The Army Chief made his statement in the presence of the Minister of State for Defence, the provocation for which seems to have been the news that the latest terror plan, a plot busted by the FBI in the US, was to target India’s prestigious National Defence College. The statement made by the present Chairman of the Chiefs of Staff Committee is in keeping with the precedent set by the previous COSC Chairman, Admiral Sureesh Mehta, of making policy-influencing pronouncements such as his recent address at a National Maritime Foundation lecture regarding India’s China policy.

But is India capable of such finesse in signalling? Answering this question in the ‘affirmative’ would mean treating the Chief’s statement as a departure in civil-military norms as an attempt to generate conflict where there is none. Whether there is a plan behind the government’s moves cannot be known with any certainty, and therefore, giving the benefit of doubt is warranted. The government is using the Chief’s broad shoulders to unmistakably convey to Pakistan that India is poised precariously on its proverbial ‘tolerance threshold’.
Nevertheless, even as an academic exercise, it is worth probing what the juncture implies. Keeping civil-military relations under periodic scrutiny, helps keep militarization in check and democracy in good health.

Firstly, the statement was made at a CII-Army seminar. This indicates the vested interests of corporate India and external arms dealers, in arming India. This is not surprising considering that the Minister of Defence has indicated that India is likely to spend US$50 billion over the middle-term. Of consequence is what this implies for policy choices. This can only be to facilitate military expenditure in pursuit of capabilities, allowing India to prevail, in case of the exercise of a military option - an inevitability since the Chief has spoken.

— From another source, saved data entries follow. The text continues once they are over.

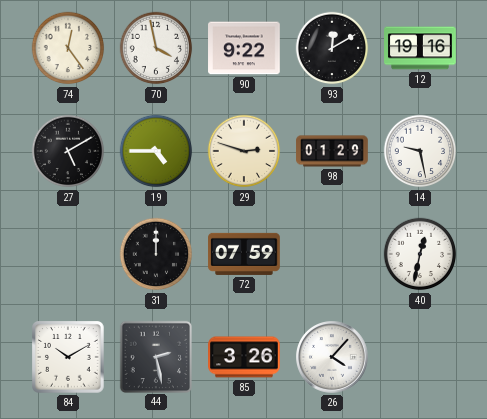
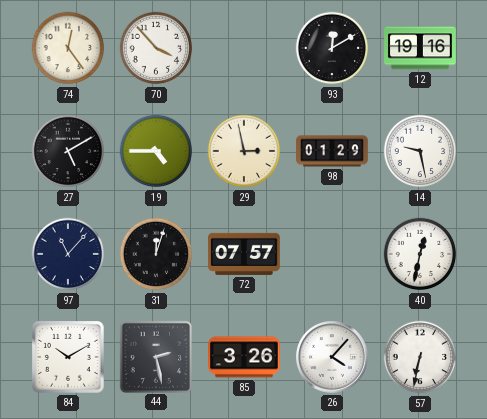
70: 3:58 -> 3:53
90: 9:22 -> none
29: 2:48 -> 2:58
97: none -> 11:07
31: 12:00 -> 12:03
72: 07:59 -> 07:57
57: none -> 6:32
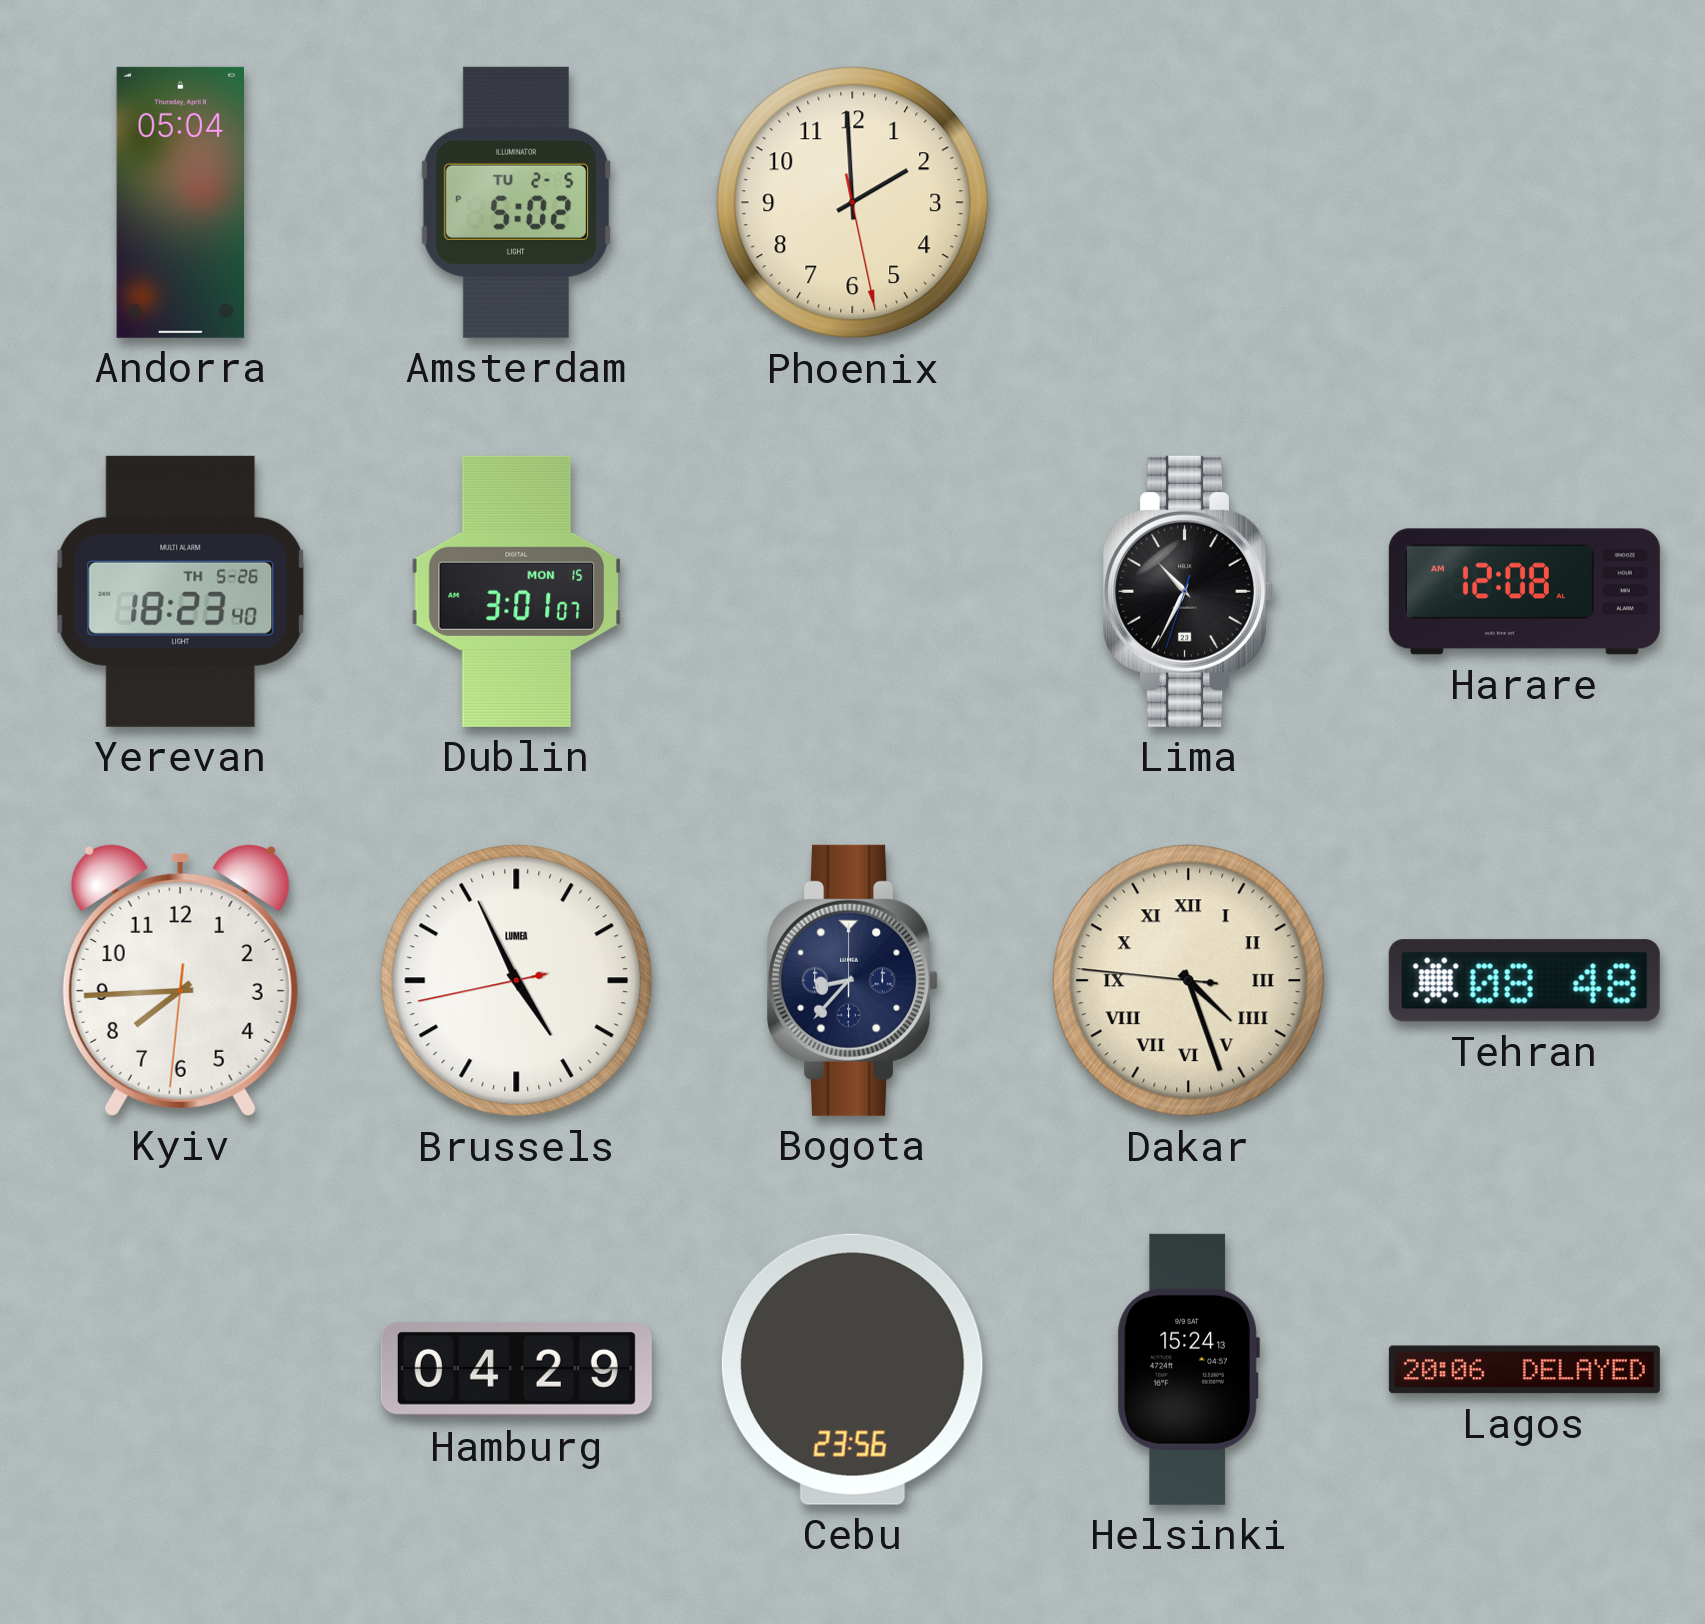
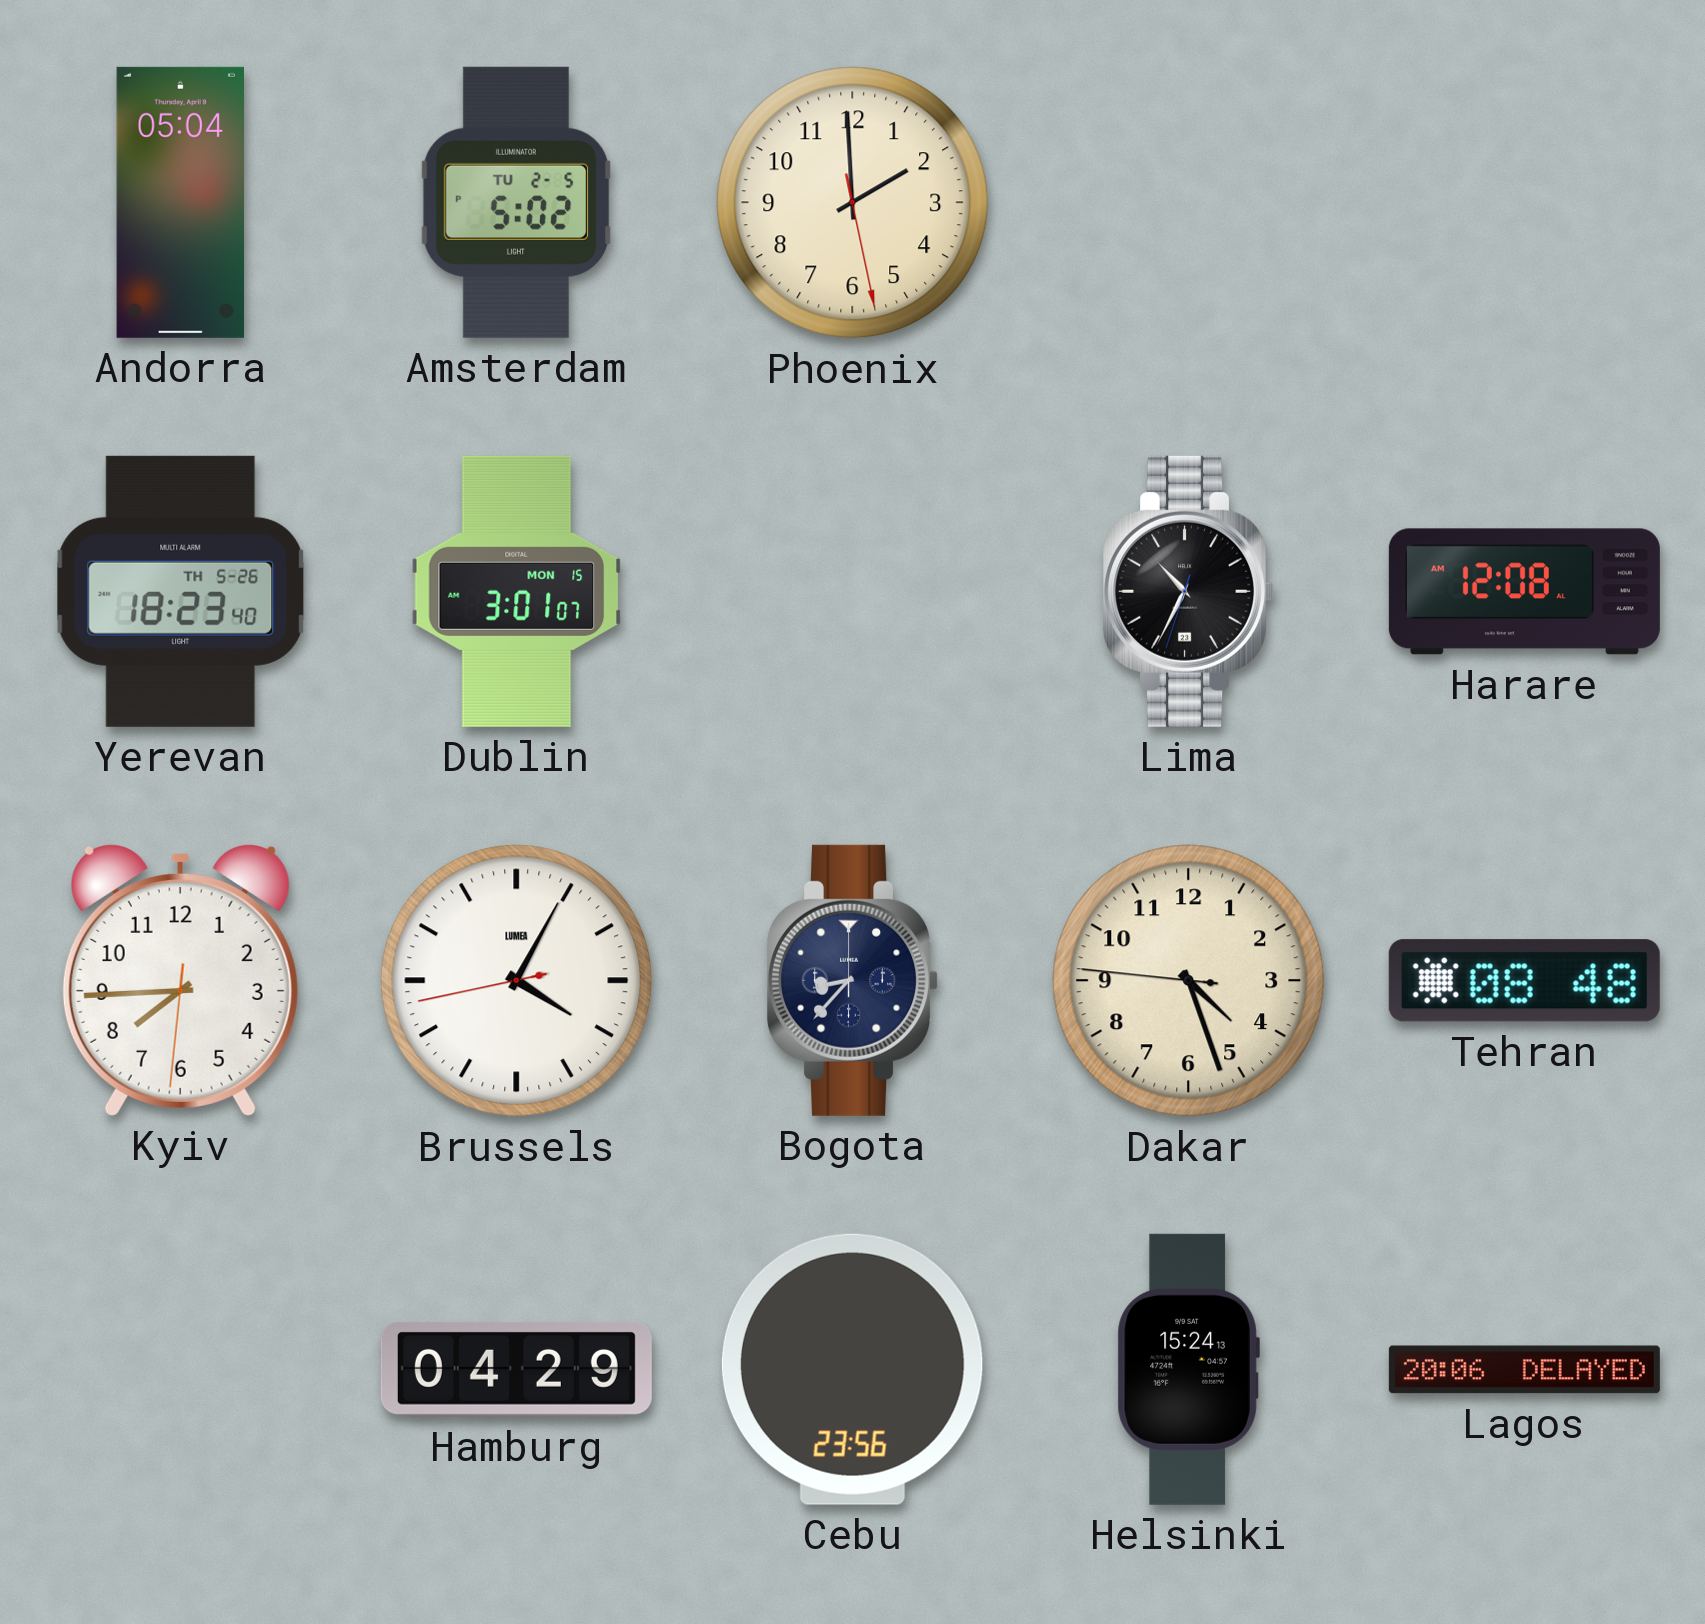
Brussels: 4:55 -> 4:04
Dakar numerals: Roman -> Arabic
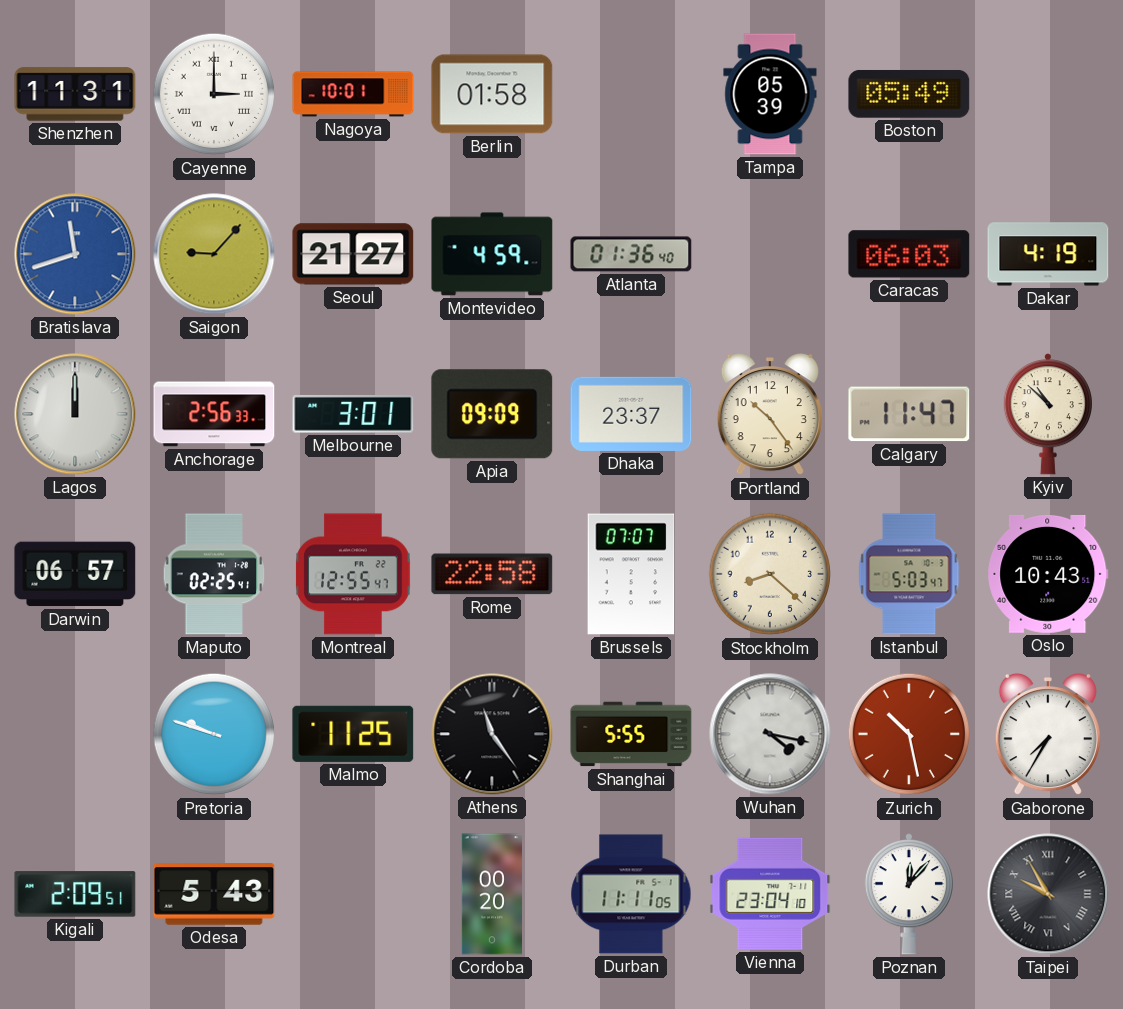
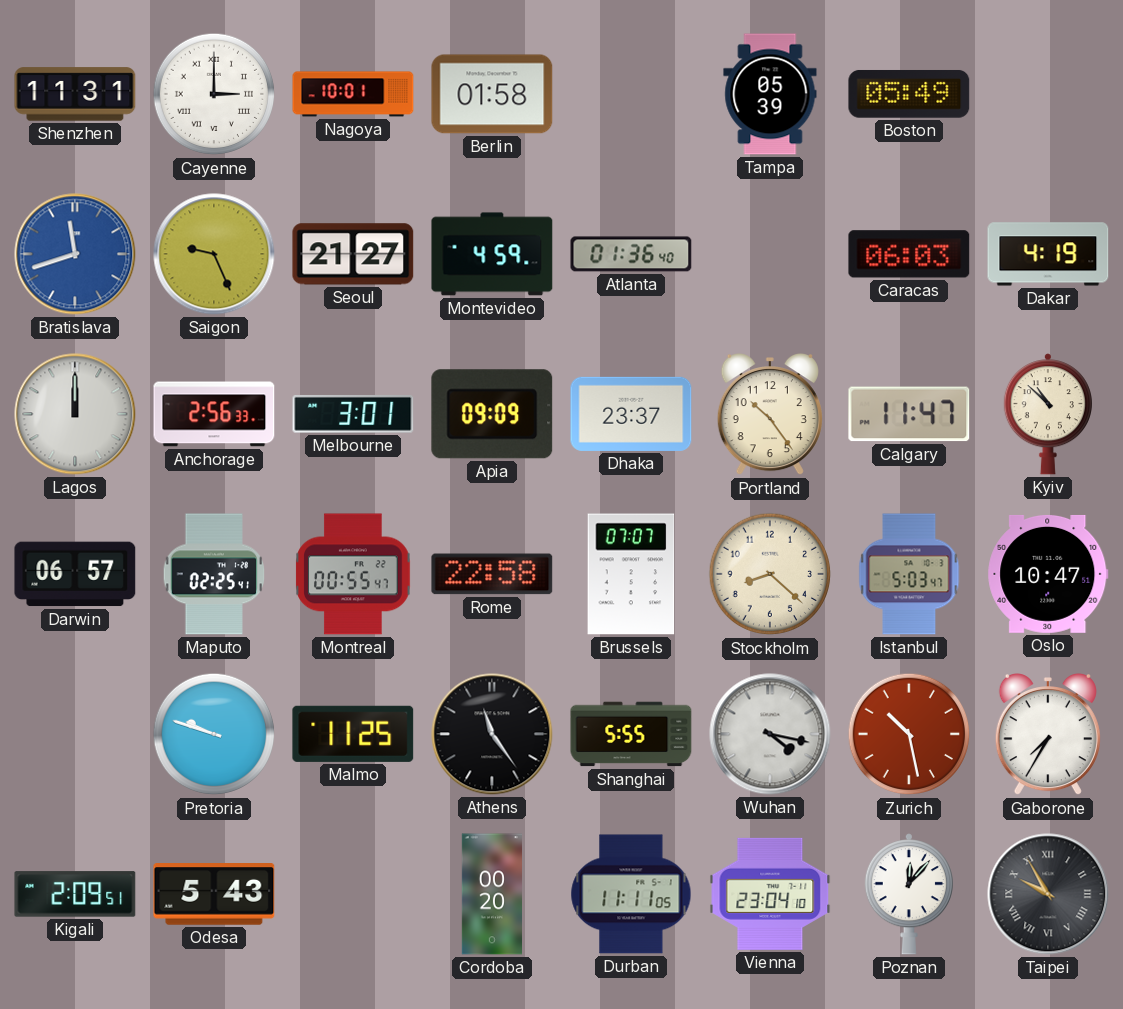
Saigon: 9:07 -> 9:26
Montreal: 12:55 -> 00:55
Oslo: 10:43 -> 10:47
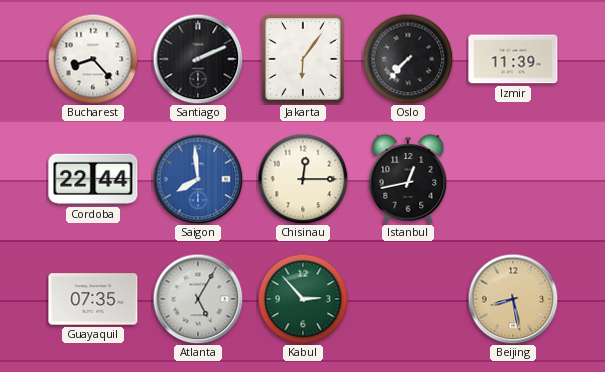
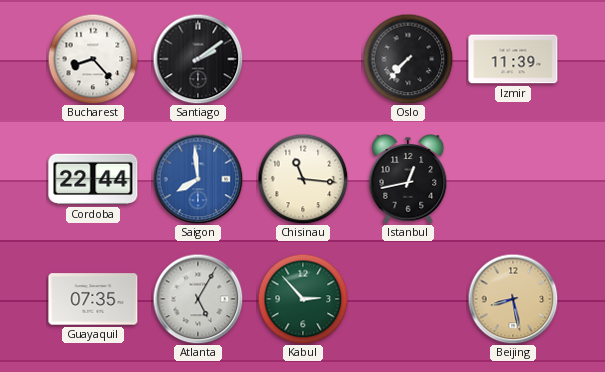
Santiago: 2:11 -> 2:09
Jakarta: 6:06 -> none
Chisinau: 12:15 -> 11:16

Secondly, one needs to question whether the Home Minister’s and Chief’s utterances have sealed India’s policy choices. High-end options, such as war, can be ruled out for reasons that have held back India even in the past - the economy, US presence, and the nuclear shadow. However, surgical strikes against any of the 5000 targets, a list of which the Air Force Western Command Chief has claimed has been drawn up, is possible. This could perhaps be supplemented with Army action across the Line of Control, so that all services can be part of the action. Would this make sense in a situation in which Pakistan currently finds itself? The expectation that India can pull off Israel-like punishing air strikes is to mistake a nuclear-armed state with Palestinian non-state actors. Since madrasas can reasonably be expected to be part of jihadi training complexes, images of bloodied madrasa children on CNN will be a political debacle best avoided.

Thirdly, in case India has not foreclosed its options, then credibility of the minister and the Chief, and in turn that of India, will suffer. With credibility at stake, the pressures for the military option would increase. This would be in addition to the right-wing pressures that would be strident, in the hope of regaining the ground lost in recent electoral battles. Therefore, even if the option is open, it has been virtually foreclosed.

This brings to the fore the most important question - can the military make pronouncements on policy choices? While it can discuss and advise on various options; making choices in democratic systems are a patently political prerogative. Military positions on issues command credibility that a government would find hard to challenge. The leaking of the MacChrystal report is an example of civil-military relations in the US. In the current circumstance, were the government to choose the saner option once again, it would reflect in bad light the opinion generated, albeit inadvertently, by the Chief’s remarks, in favour of an overtly militarized response. While not over dramatizing these developments, the lessons they may have to offer will only serve to deepen India’s democracy and military professionalism.